World leaders are facing renewed pressure to honor what campaigners describe as a promise to those who died during Covid-19 by finally securing an agreement on how the world should respond to future pandemics.
As the G7 summit opens in France, World Health Organization director general Dr Tedros Adhanom Ghebreyesus and Brazilian president Luiz Inácio Lula da Silva have issued a joint letter calling for urgent political support at the highest level. Their message is blunt: the world cannot afford delay because “the next pandemic will not wait for us”.
The appeal lands at a moment of fresh global health concern. In the Democratic Republic of the Congo, an Ebola outbreak is spreading quickly, with 782 confirmed cases and 181 deaths already recorded.
Attention is now turning to next month, when negotiators are due to resume talks on the “pathogen access and benefit sharing” annex to the WHO pandemic agreement. That section is considered essential, and the broader pact cannot take effect until it is settled.
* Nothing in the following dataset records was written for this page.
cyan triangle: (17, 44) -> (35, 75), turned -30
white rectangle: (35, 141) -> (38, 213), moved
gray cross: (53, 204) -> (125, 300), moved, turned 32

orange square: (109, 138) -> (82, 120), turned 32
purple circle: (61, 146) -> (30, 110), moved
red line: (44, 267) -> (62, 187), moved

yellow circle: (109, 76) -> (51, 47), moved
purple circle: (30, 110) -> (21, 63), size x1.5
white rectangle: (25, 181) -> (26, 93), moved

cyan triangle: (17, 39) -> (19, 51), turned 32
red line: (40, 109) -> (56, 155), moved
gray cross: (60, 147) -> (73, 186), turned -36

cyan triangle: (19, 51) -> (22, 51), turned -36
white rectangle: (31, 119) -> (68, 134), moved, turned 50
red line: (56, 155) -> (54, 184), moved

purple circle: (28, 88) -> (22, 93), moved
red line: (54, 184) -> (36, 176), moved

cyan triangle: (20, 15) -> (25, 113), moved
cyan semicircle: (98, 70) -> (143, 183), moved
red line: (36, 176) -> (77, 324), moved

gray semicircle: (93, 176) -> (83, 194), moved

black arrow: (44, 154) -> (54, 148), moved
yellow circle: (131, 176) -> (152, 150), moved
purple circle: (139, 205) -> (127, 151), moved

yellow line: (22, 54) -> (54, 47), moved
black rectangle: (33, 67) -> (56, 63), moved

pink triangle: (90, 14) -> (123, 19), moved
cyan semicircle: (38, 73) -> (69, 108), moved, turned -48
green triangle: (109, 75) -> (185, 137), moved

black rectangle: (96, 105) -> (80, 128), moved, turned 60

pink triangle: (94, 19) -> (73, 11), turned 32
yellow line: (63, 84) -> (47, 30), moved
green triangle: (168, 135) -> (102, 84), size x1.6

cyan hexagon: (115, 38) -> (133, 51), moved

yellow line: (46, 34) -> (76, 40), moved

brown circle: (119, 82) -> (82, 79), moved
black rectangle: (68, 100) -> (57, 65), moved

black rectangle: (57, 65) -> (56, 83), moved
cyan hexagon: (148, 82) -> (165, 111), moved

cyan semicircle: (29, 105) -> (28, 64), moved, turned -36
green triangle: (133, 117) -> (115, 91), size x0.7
Countries had aimed to complete the annex by May, but missed the deadline after failing to bridge key disagreements. At the center of the dispute is how nations should share information on dangerous pathogens, and what guarantees they should receive in return on access to vaccines, tests and treatments.
Developing countries remain wary of a system that does not require pharmaceutical companies to share the products developed from data provided by poorer nations. Without binding rules, many fear a repeat of the Covid era, when lower-income countries were left waiting at the back of the line for vaccines.
Industry representatives argue that mandatory requirements could stifle research and development.
World leaders first announced plans for a pandemic treaty in March 2021. Five years on, Tedros and Lula told leaders: “the world must finish what it started, and … you can help it do so”.
They said they should bear in mind “a memory the whole world shares”, when hospitals overflowed and “families said goodbye to the people they loved through glass, or by telephone, or not at all”.
The letter added: “Estimates from WHO and others put the lives lost at up to 20 million. Humanity promised itself, in the rawness of that grief, that it would not face such a day again unprepared.”
The annexe is “the last piece of the puzzle” in order to keep that promise, they said. It will need “political will at the highest level”, “a spirit of equity” and “a sense of urgency”.
Covid also cost economies more than $13tn (£9.6tn), they said: “Against that, the investment in a system that catches an outbreak early is small.”